━━ AVAILABLE DATA ━━

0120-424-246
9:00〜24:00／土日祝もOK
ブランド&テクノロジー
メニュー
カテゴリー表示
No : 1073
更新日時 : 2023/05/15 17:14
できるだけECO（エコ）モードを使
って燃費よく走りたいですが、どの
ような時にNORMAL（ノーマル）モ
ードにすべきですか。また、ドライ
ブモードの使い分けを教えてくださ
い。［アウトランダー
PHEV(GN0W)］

━━━
━━ AVAILABLE DATA ━━

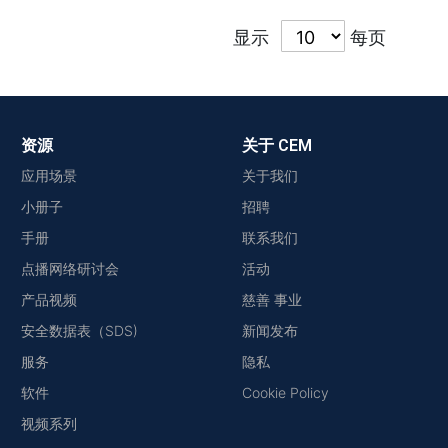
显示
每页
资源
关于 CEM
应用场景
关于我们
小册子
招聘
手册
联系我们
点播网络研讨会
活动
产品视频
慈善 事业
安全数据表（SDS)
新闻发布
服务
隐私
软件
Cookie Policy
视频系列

━━━

■ WHAT THE TASK REQUIRES ■
Repeat, character for character, the lines of the material above from the line with "って燃費よく走りたいですが、どの" through the line with "PHEV(GN0W)］".

■ ANSWER AREA ■
って燃費よく走りたいですが、どの
ような時にNORMAL（ノーマル）モ
ードにすべきですか。また、ドライ
ブモードの使い分けを教えてくださ
い。［アウトランダー
PHEV(GN0W)］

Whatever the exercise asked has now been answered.